I used similar queries to ours, because I don't know how to do execution plan with estimating cost on the lower version of MYSQL,
but from what I see limiting set is done before doing JOIN and the final query cost is much lower than in the second case.

kondzio added a comment.EditedApr 12 2021, 6:12 PM

Hello Daniel,

I prepared changes on my local repository for this task where I added an additional constructor to the QueryBuilder class, which takes a QSqlQuery object as a subquery in the FROM clause, but such solution has one limitation, because from what I see adding test to QueryBuilderTest probably will not be possible.

I also think that binding values from the subquery should be inserted immediately into the string, because placeholders in subquery in FROM clause may duplicate with those that potentially being inserted earlier in aggregate functions or later when building the where conditions.

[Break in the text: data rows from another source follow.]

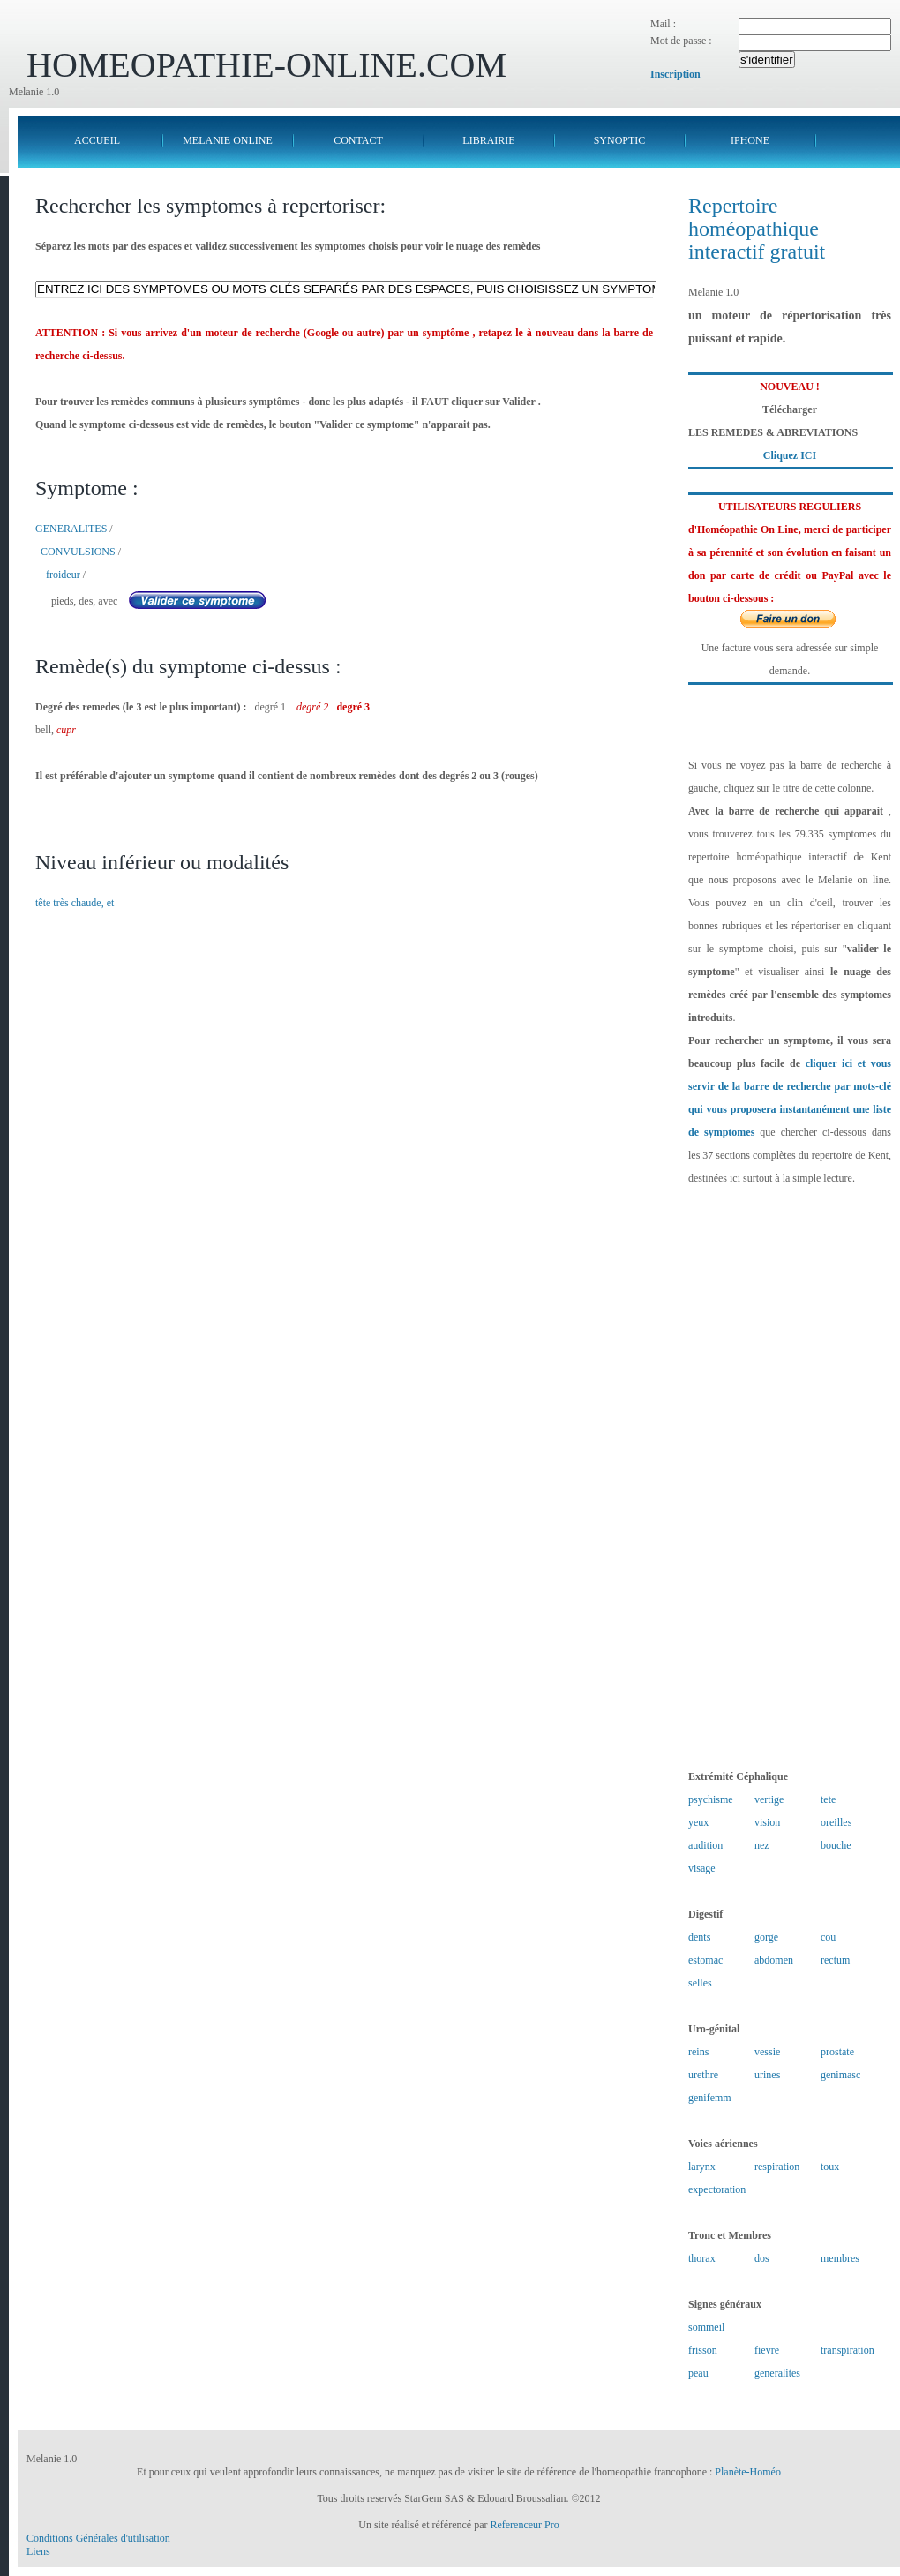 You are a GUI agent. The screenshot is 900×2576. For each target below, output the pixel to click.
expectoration (717, 2189)
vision (767, 1822)
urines (767, 2075)
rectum (835, 1960)
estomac (705, 1960)
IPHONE (750, 140)
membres (840, 2258)
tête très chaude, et (74, 903)
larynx (702, 2166)
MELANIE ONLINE (228, 140)
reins (698, 2052)
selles (700, 1983)
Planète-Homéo (748, 2472)
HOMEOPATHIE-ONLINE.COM (266, 65)
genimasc (840, 2075)
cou (828, 1937)
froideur (63, 574)
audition (705, 1845)
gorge (766, 1937)
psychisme (710, 1799)
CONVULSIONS (78, 551)
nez (761, 1845)
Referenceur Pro (524, 2525)
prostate (837, 2052)
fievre (766, 2350)
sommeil (706, 2327)
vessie (767, 2052)
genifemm (709, 2098)
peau (698, 2373)
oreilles (836, 1822)
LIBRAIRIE (488, 140)
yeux (698, 1822)
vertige (769, 1799)
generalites (777, 2373)
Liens (38, 2551)
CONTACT (358, 140)
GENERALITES (71, 528)
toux (830, 2166)
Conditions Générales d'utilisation (98, 2538)
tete (828, 1799)
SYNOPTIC (620, 140)
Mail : (663, 24)
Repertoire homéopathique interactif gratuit (756, 228)
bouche (836, 1845)
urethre (703, 2075)
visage (702, 1868)
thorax (702, 2258)
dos (761, 2258)
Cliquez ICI (789, 455)
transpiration (847, 2350)
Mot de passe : (681, 40)
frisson (702, 2350)
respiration (776, 2166)
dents (699, 1937)
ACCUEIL (97, 140)
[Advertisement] (789, 1477)
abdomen (773, 1960) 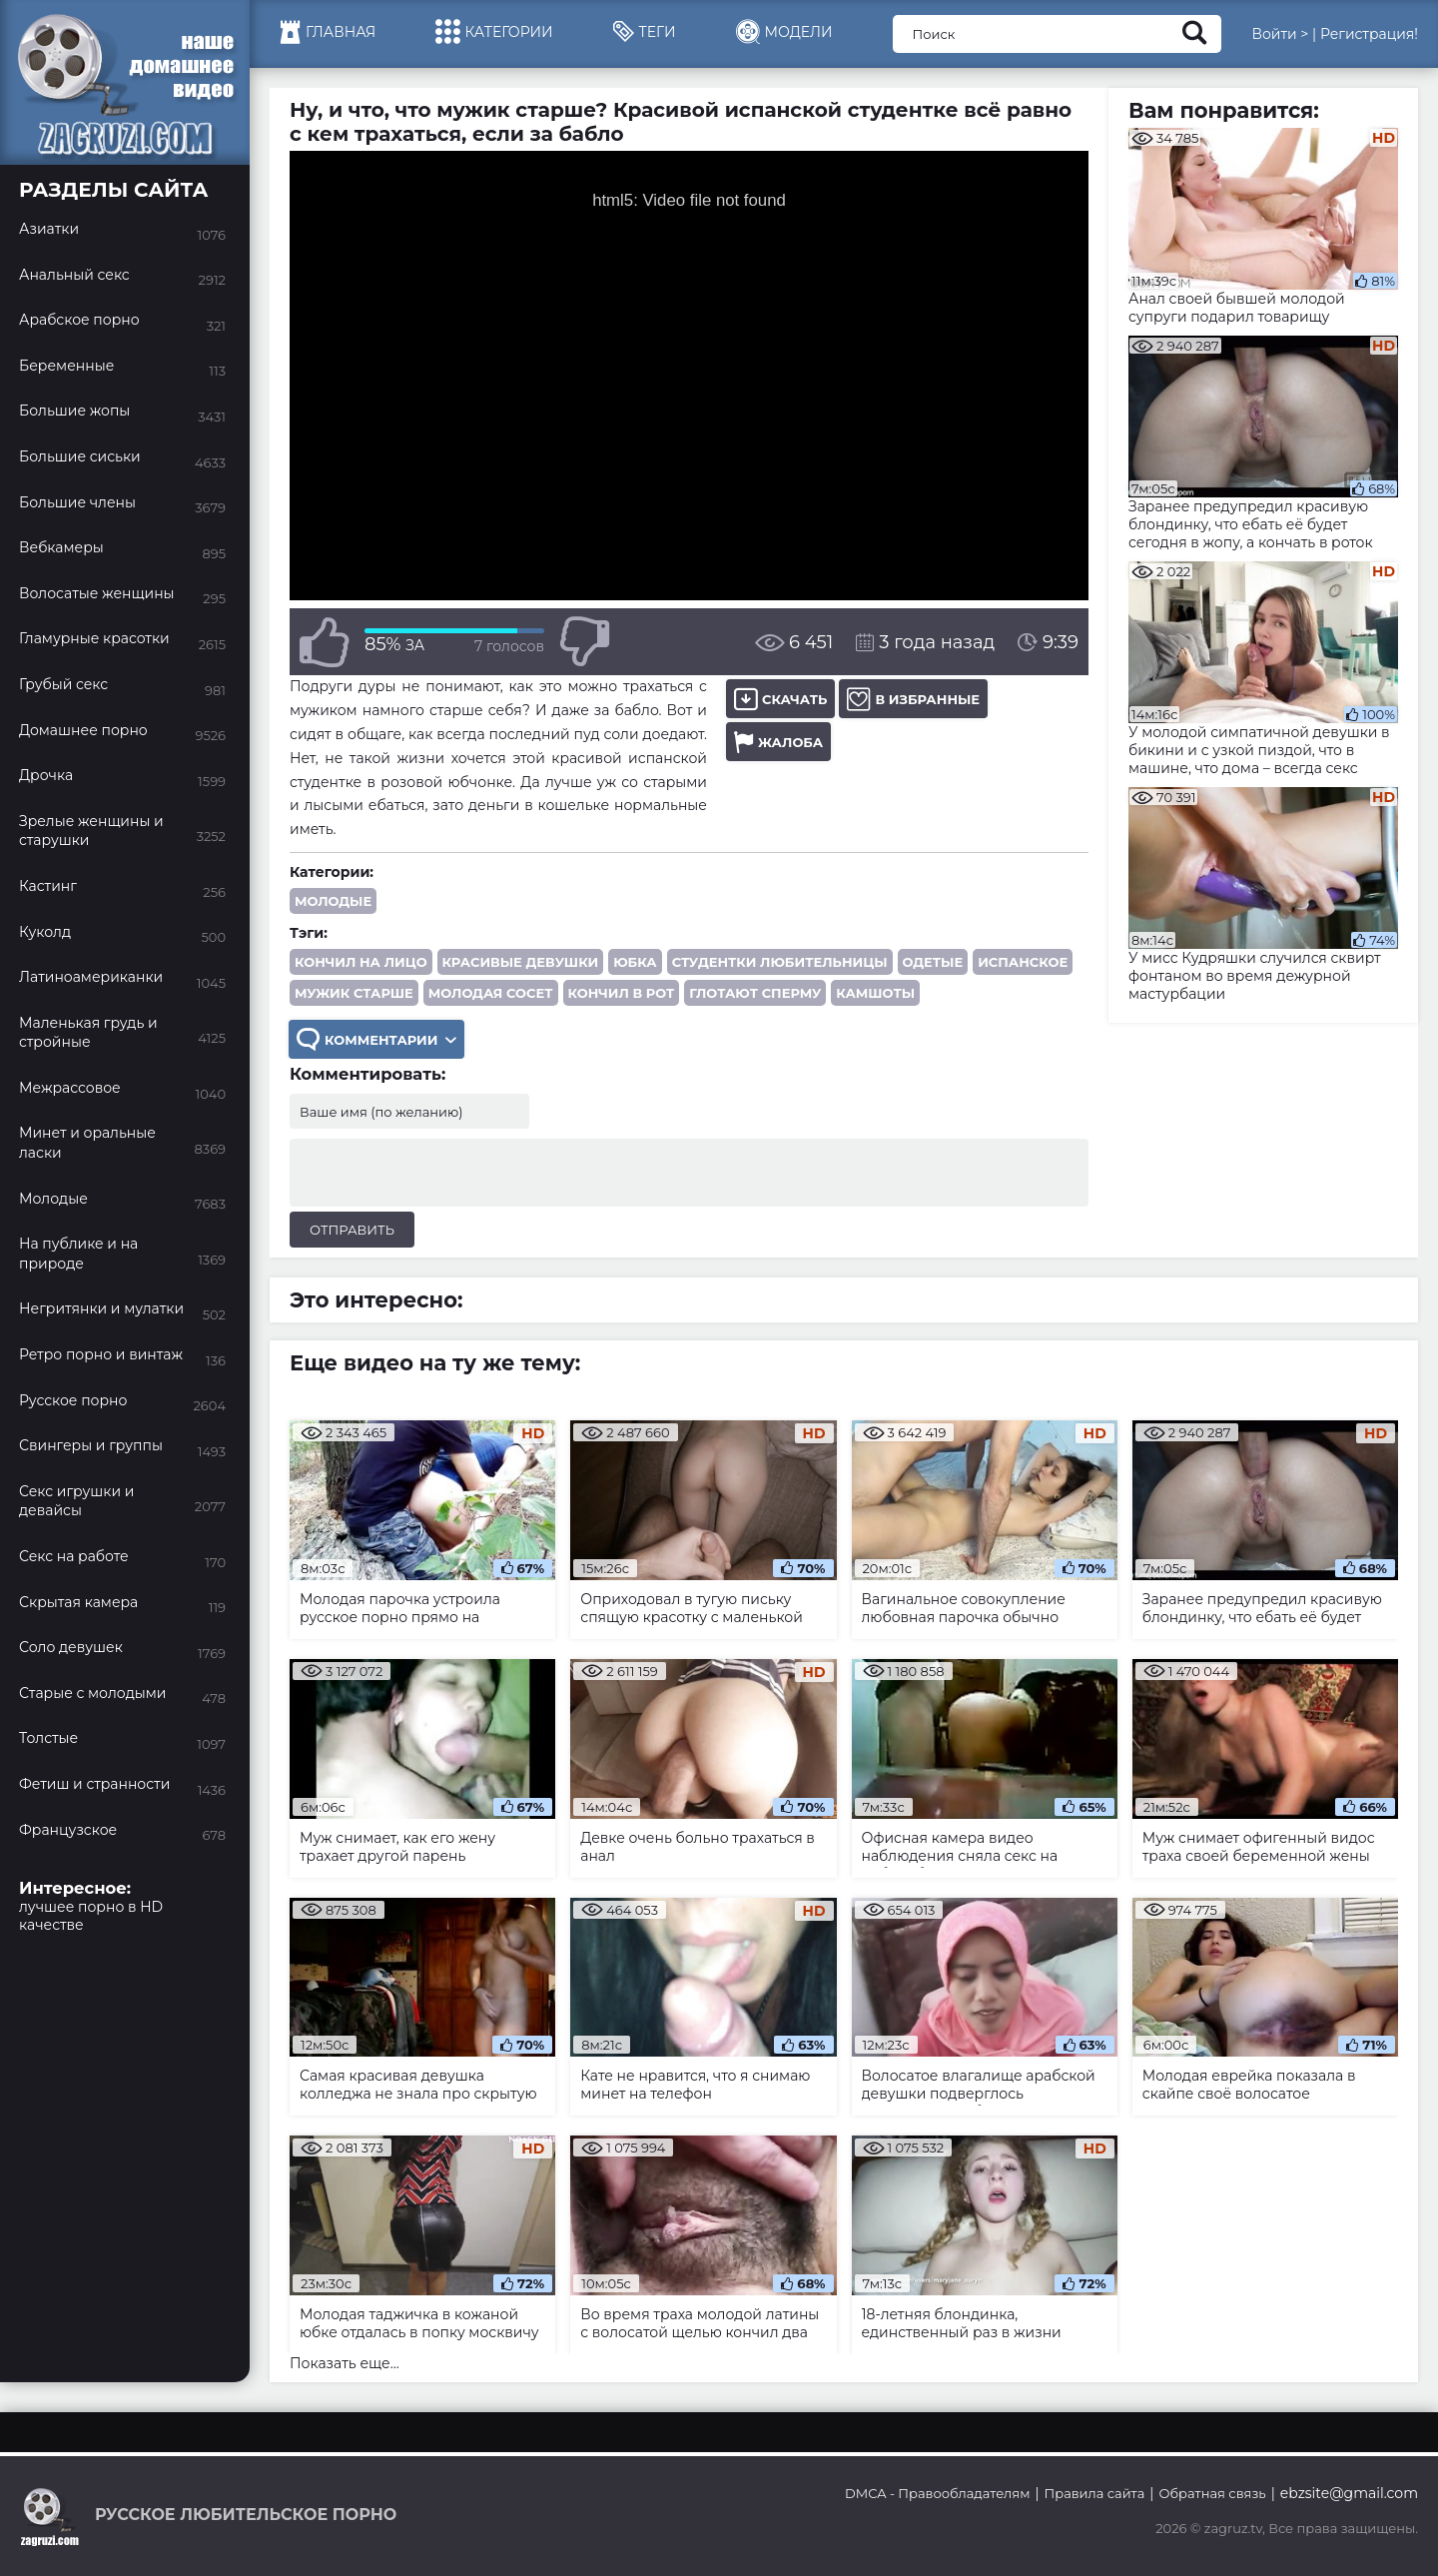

I tested these changes on the MYSQL and SQLite database, everything works fine, I also checked the fetching statics in the ItemFetchHelper class and for these queries
which have set limit, they executing faster, of course, according to the amount of the limit.

Could you take a look at the patch with my changes and say what you think about it ?

Thanks,
Konrad.

It would help, if you would summit a merge request on invent.kde.org: https://invent.kde.org/pim/akonadi/-/merge_requests
From first glance the patch seems fine. But we will look in more detail, if you summited a merge request, as it has a much better interface to give feedback.

Ok, I'll create new merge request soon. Thanks.